Post by Christopher Kreuzer » Mon Oct 13, 2014 11:42 pm

David Gilbert wrote:How strange you should raise Dr Steadman today. The game above is from 100 years ago to the day. All the comments are from Dr Steadman made of course without the aid of a computer.
It was purely coincidental. It started from the discussion on chess clubs of yesteryear, when a link was provided to the historical pages maintained by the Surrey County Chess Association, and I noticed a couple of names that looked interesting in the list of past officers, namely two of the early SCCA presidents, Steadman and Rowland Blades (Lord Ebbisham), and wondered if (given the relative uniqueness of the names) if records survived relating to them.

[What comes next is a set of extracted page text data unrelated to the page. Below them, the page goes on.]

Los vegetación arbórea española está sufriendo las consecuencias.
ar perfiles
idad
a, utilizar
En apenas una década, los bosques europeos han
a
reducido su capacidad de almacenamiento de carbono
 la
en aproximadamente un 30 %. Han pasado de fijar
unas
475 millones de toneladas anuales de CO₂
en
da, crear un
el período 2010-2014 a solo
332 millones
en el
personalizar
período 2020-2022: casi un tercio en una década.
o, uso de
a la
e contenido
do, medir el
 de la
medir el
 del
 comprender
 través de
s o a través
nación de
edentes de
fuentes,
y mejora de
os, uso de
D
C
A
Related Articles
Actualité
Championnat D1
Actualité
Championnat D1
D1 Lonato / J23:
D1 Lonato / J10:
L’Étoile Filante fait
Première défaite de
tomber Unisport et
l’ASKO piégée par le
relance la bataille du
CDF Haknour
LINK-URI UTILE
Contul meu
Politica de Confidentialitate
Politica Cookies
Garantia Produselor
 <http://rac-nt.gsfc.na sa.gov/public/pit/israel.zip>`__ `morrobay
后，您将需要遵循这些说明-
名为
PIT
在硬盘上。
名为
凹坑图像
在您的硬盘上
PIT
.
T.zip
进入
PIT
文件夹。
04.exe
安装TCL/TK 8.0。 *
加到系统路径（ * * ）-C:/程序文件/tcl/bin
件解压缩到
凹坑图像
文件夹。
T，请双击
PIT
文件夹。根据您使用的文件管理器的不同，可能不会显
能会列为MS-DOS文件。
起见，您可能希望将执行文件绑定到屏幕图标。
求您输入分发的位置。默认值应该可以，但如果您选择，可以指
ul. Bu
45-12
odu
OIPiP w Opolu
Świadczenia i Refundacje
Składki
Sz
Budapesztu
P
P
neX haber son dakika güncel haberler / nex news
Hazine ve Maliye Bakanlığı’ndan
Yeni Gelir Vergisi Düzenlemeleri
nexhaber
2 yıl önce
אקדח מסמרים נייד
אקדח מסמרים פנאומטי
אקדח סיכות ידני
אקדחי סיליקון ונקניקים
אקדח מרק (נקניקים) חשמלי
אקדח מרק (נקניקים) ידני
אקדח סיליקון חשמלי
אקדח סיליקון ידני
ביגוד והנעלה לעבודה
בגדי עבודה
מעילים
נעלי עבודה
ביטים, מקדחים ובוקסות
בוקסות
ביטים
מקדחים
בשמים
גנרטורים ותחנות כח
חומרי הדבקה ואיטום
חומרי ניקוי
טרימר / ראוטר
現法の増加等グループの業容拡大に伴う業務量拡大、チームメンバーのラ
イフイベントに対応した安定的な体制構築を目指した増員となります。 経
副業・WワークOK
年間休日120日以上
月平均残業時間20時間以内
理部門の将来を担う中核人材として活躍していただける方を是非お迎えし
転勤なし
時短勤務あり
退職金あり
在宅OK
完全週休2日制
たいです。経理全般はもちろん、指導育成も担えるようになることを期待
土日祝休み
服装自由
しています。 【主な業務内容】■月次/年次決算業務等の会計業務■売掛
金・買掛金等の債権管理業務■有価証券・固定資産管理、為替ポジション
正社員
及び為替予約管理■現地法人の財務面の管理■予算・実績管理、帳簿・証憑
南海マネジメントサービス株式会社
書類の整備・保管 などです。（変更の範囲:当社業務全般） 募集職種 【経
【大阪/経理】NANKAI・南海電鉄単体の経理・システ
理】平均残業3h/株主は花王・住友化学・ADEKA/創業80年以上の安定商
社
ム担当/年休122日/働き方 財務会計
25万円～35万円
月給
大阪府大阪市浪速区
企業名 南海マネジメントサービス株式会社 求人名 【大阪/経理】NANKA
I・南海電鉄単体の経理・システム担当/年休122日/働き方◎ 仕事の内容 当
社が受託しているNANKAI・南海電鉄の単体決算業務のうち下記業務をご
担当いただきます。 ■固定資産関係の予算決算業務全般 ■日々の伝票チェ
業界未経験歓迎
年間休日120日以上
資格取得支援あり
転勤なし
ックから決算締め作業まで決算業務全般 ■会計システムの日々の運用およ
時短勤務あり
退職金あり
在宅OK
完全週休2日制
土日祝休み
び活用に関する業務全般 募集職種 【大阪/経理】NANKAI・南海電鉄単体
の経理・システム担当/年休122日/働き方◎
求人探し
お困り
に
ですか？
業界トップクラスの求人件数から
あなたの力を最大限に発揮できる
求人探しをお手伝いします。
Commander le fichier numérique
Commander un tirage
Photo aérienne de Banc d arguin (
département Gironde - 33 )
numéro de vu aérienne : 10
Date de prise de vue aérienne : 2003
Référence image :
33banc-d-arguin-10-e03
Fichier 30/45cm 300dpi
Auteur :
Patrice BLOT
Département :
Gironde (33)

The really amazing thing is that you had this information about Steadman and even this game that you have provided (many thanks for that). May I ask where the game was published? If it is the same Steadman whose army record in the RAMC I linked to earlier, it would have been some 1.5 years later that he would be serving in the RAMC (June 1916 - December 1918). I wonder if his birth and death years are easily looked up? Was he training in medicine when the war broke out, or already a medical practitioner? I think the latter, as that IWM record states "his responsibility to his wife and children rather than volunteering for active service". So not young at the time war broke out but young enough to serve (he was 34 years old). Another thing I noticed was:

http://www.biblio.com/book/local-anaest ... /237716174

That gives the name as Sidney Frank St. Jermain Steadman (I hope the Sidney is right, not sure where that has come from - some other sources say Francis instead of Frank, so some care is obviously needed). There also seems to be a 'Sidney F. St. John Steadman' that was legal counsel for the British Marconi Company. Note 'St John' instead of 'St Jermain'.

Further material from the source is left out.